Find the second derivative of y=loge(logex)
Show that y=loge(logex) is a solution of the equation
xd^2y/dx^2 + x(dy/dx)^2 + dy/dx=o
The first derivative of ln (ln x) is dy/dx = 1/(x*ln x)
The second derivative is:
d^2y/dx^2 = [-ln x/x^2 - (1/x^2)]/(ln x)^2
= -1/(x^2 ln x) -1/(x ln x)^2
x d^2y/dx^2 = -1/(x ln x) - (1/x)/lnx^2
It seems to fit the differential equation
To find the second derivative of y = loge(logex), we will apply the chain rule twice.
First, let's find the first derivative of y:
dy/dx = d/dx (loge(logex))
Using the chain rule, we can rewrite this as:
dy/dx = d/d(logex) (loge(u)) * d(logex)/dx
Here, u = logex.
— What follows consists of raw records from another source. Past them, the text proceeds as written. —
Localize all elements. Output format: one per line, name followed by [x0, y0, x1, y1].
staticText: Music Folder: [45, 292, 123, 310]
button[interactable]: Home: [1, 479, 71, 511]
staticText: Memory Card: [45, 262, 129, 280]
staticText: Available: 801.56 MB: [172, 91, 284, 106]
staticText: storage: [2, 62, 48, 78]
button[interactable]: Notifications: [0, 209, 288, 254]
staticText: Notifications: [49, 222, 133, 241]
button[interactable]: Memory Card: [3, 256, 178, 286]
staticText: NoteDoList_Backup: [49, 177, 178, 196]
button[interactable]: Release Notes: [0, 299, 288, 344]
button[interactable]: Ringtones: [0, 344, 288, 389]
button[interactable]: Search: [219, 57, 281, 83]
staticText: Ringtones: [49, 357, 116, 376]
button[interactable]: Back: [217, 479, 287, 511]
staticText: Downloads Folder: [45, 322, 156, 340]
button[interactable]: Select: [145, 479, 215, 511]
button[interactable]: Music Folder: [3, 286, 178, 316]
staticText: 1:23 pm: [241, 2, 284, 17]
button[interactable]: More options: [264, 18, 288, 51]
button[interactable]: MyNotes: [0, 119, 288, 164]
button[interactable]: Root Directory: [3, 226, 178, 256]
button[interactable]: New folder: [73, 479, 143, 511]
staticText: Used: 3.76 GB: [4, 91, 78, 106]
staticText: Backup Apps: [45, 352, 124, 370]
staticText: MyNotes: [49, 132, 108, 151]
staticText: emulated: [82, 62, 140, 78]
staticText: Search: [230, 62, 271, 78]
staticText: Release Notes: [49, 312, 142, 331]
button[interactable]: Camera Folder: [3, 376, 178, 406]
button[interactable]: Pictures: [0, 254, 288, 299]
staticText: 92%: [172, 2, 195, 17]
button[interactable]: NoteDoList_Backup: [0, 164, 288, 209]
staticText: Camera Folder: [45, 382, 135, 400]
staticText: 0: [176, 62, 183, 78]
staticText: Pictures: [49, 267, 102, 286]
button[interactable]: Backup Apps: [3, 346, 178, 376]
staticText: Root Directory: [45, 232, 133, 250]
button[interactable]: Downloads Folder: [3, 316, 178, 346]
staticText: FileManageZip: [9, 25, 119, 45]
Differentiating with respect to u and then multiplying it by d(logex)/dx:
dy/dx = 1/u * (1/ex) * ex
Simplifying, we get:
dy/dx = 1/u
Now, let's find the second derivative of y:
d^2y/dx^2 = d/dx (dy/dx)
Using the chain rule again, we can rewrite this as:
d^2y/dx^2 = d/dx (1/u)
Applying the chain rule, we have:
d^2y/dx^2 = d(1/u)/du * du/dx
Here, du/dx = 1/ex. Differentiating 1/u with respect to u and multiplying by du/dx:
d^2y/dx^2 = -1/u^2 * (1/ex) * ex
Simplifying further:
d^2y/dx^2 = -1/(u^2 * ex)
Substituting u = logex:
d^2y/dx^2 = -1/(logex^2 * ex)
Now, let's show that y = loge(logex) is a solution to the given equation:
xd^2y/dx^2 + x(dy/dx)^2 + dy/dx = 0
Substituting the expressions we found earlier:
x * (-1/(logex^2 * ex)) + x * (1/u)^2 + 1/u = 0
Multiplying through by u^2 * ex to eliminate the fractions:
-x * ex + u^2 * ex + u = 0
Substituting u = logex:
-x * ex + (logex)^2 * ex + logex = 0
Rearranging terms:
(logex)^2 * ex - x * ex + logex = 0
This equation holds true since y = loge(logex) satisfies it. Therefore, y = loge(logex) is a solution to the equation:
xd^2y/dx^2 + x(dy/dx)^2 + dy/dx = 0.